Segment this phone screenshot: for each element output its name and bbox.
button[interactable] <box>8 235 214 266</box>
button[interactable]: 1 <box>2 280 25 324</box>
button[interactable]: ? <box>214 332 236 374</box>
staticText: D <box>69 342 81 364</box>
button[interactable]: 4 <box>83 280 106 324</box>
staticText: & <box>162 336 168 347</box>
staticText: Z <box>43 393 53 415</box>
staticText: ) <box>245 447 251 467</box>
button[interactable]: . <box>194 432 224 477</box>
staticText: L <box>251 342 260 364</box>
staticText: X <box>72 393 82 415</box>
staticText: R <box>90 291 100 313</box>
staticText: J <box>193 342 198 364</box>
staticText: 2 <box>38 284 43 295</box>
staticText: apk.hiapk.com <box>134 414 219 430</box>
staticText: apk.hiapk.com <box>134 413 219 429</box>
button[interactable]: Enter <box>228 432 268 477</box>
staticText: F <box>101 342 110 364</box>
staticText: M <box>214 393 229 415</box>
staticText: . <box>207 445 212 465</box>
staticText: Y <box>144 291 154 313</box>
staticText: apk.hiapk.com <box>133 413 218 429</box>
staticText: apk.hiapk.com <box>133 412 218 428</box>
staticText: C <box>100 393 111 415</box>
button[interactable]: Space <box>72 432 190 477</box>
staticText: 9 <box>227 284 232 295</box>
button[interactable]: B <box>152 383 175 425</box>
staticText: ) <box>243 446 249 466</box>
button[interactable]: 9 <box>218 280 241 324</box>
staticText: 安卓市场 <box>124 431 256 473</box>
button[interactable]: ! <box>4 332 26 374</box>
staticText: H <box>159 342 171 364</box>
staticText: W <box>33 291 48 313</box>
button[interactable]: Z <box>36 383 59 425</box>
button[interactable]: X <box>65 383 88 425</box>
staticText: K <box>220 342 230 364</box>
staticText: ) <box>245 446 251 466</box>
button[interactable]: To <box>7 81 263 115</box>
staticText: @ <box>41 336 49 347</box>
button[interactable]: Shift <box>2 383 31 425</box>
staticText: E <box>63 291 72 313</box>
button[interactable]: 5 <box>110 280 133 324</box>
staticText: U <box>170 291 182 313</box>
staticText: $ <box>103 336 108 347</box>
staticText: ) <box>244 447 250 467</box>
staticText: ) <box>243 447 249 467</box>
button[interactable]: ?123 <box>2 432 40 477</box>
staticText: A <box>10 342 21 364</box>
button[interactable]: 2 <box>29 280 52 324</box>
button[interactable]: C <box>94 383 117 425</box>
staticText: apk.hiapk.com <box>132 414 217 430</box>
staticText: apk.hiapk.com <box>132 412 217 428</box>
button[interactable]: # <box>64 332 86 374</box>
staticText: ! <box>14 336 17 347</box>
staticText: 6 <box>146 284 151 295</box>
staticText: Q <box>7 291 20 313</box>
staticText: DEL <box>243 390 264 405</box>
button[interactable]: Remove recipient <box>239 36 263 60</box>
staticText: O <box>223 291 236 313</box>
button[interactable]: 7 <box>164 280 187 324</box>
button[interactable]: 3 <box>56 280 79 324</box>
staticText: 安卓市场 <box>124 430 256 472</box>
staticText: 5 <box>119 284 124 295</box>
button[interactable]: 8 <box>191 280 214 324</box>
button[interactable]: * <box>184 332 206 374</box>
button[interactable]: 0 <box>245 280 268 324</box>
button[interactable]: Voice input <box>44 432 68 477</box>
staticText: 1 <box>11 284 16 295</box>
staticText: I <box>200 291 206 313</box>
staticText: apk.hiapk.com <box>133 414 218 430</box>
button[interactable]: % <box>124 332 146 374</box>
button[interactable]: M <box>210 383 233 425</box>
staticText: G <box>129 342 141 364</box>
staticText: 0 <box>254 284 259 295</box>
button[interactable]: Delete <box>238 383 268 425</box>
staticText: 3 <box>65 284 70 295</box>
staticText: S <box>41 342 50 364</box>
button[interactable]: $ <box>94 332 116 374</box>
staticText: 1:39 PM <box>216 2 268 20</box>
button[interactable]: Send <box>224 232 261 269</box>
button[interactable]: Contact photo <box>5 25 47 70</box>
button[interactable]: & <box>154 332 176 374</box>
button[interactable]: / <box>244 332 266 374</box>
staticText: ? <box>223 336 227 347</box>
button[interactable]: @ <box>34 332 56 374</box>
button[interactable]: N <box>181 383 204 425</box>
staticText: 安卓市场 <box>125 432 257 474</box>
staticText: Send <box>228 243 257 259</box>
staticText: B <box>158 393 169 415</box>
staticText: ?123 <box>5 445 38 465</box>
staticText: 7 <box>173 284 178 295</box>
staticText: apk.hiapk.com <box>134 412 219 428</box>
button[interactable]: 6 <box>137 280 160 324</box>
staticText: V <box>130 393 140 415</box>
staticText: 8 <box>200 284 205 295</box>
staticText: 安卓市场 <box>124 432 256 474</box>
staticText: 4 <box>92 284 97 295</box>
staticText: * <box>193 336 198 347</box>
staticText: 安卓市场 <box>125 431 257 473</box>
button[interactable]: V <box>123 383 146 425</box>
------------------------------
### What this task involves
From the data above, show each line that contains "hiapk".

### Answer section
staticText: apk.hiapk.com <box>134 414 219 430</box>
staticText: apk.hiapk.com <box>134 413 219 429</box>
staticText: apk.hiapk.com <box>133 413 218 429</box>
staticText: apk.hiapk.com <box>133 412 218 428</box>
staticText: apk.hiapk.com <box>132 414 217 430</box>
staticText: apk.hiapk.com <box>132 412 217 428</box>
staticText: apk.hiapk.com <box>133 414 218 430</box>
staticText: apk.hiapk.com <box>134 412 219 428</box>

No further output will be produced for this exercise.